Uno de los bandidos dio un paso adelante y apenas lo hizo, el dragón escupió una flama de un luminoso azul blanquecino la cual congeló el brazo del hombre. El bandido gritó y maldijo, y acto seguido, los otros intentaron abalanzarse sobre el dragón cuando de repente un poderoso rugido resonó en el aire.
Atemorizados e incrédulos, Shang Quinghua y los bandidos observaron como una flama similar a la escupida por el pequeño dragón aunque mucho más poderosa, arrasaba con un fuego gélido el techo de la cueva.
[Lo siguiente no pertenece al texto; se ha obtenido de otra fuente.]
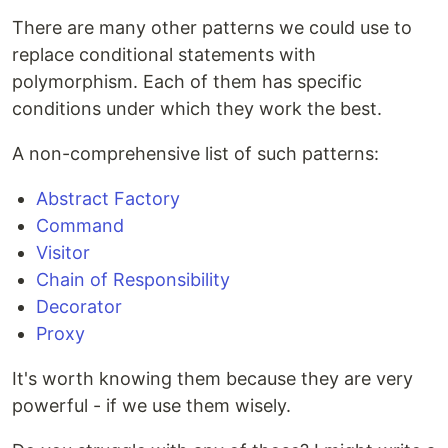
There are many other patterns we could use to
replace conditional statements with
polymorphism. Each of them has specific
conditions under which they work the best.
A non-comprehensive list of such patterns:
Abstract Factory
Command
Visitor
Chain of Responsibility
Decorator
Proxy
It's worth knowing them because they are very
powerful - if we use them wisely.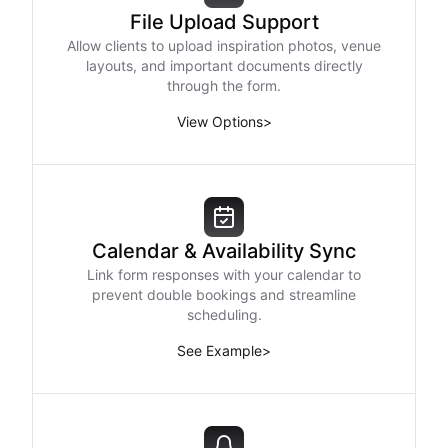
File Upload Support
Allow clients to upload inspiration photos, venue
layouts, and important documents directly
through the form.
View Options
>
Calendar & Availability Sync
Link form responses with your calendar to
prevent double bookings and streamline
scheduling.
See Example
>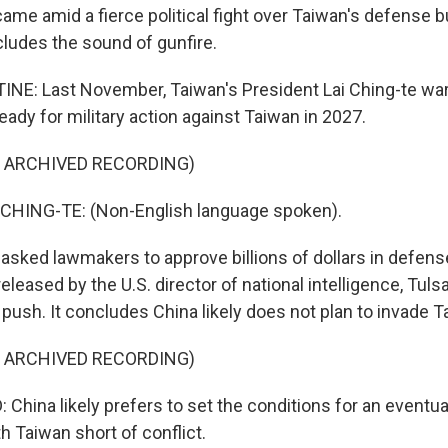
me amid a fierce political fight over Taiwan's defense b
ncludes the sound of gunfire.
NE: Last November, Taiwan's President Lai Ching-te wa
eady for military action against Taiwan in 2027.
F ARCHIVED RECORDING)
CHING-TE: (Non-English language spoken).
sked lawmakers to approve billions of dollars in defens
released by the U.S. director of national intelligence, Tul
push. It concludes China likely does not plan to invade T
F ARCHIVED RECORDING)
China likely prefers to set the conditions for an eventua
th Taiwan short of conflict.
Los ojos de chiquillo se abrieron desmesuradamente al contemplar a un inmenso dragón de escamas azul verdoso volando sobre sus cabezas. Y cuando la mirada iracunda del dragón se posó sobre ellos y el indicio de una nueva flama brotó de las fauces de aquella criatura, todo alrededor de Shang Quinghua se desvaneció mientras escuchaba un último gruñido conocido muy cerca de él.
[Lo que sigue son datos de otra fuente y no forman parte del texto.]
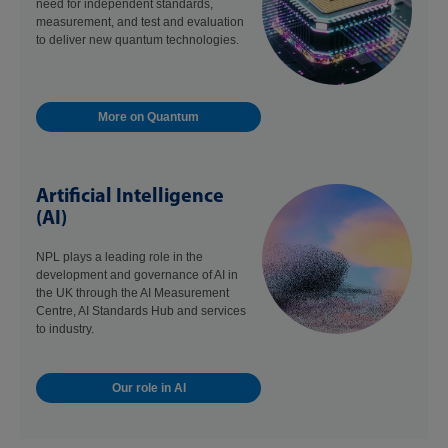
need for independent standards,
measurement, and test and evaluation
to deliver new quantum technologies.
More on Quantum
Artificial Intelligence
(AI)
NPL plays a leading role in the
development and governance of AI in
the UK through the AI Measurement
Centre, AI Standards Hub and services
to industry.
Our role in AI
La siguiente vez que Shang Quinghua despertó lo hizo muy lentamente. Los recuerdos del horror acontecido le golpearon, haciéndole mirar temeroso a su alrededor creyéndose muerto. Sin embargo, desconcierto le inundó al no hallar a su alrededor nada más que un bosque frondoso, lleno de verdes árboles sobre el cual un cálido sol se alzaba.
Nada de nieve, tormenta, bandidos o dragones.
Confundido se incorporó, viendo a lo lejos un rastro de humo que se alzaba a los cielos, indicio quizá de una aldea. Una aldea significaba personas y alimento, y que estaba salvado.
¿Pero cómo? ¿Qué había sucedido realmente? ¿Acaso todo había sido un sueño o una alucinación?
Sin comprender nada, pero aliviado de hallarse a salvo, el chiquillo comenzó a caminar en dirección de lo que creía debía ser la aldea cuando un leve dolor alrededor de su tobillo izquierdo le paralizó.
Detuvo su paso descubriendo su tobillo para ver de qué se trataba y al hacerlo, su ceño se frunció ligeramente. Alrededor de su tobillo una especie de línea azulina conformas intrincadas se extendía y mientras la observaba, aquello pareció refulgir mas enseguida aquel brillo desapareció de golpe, haciéndole preguntarse si quizá lo había imaginado.
Con cuidado tocó aquellas formas descubriendo que ya no dolían. Y ahora que las detallaba mejor esas parecían en realidad una especie de marca o tatuaje de alguna tribu. Sin embargo, no comprendía cómo había obtenido aquello llegado hasta allí, ni mucho menos qué había ocurrido en realidad. Mas esto sería algo que no descubriría hasta muchos años después.
En aquel momento, Shang Quinghua simplemente decidió dejar eso de lado enfocándose en encontrar la aldea, sintiéndose inmensamente agradecido de seguir con vida. Porque inclusive alguien como él quien no tenía nada para ofrecer al mundo, merecía sobrevivir.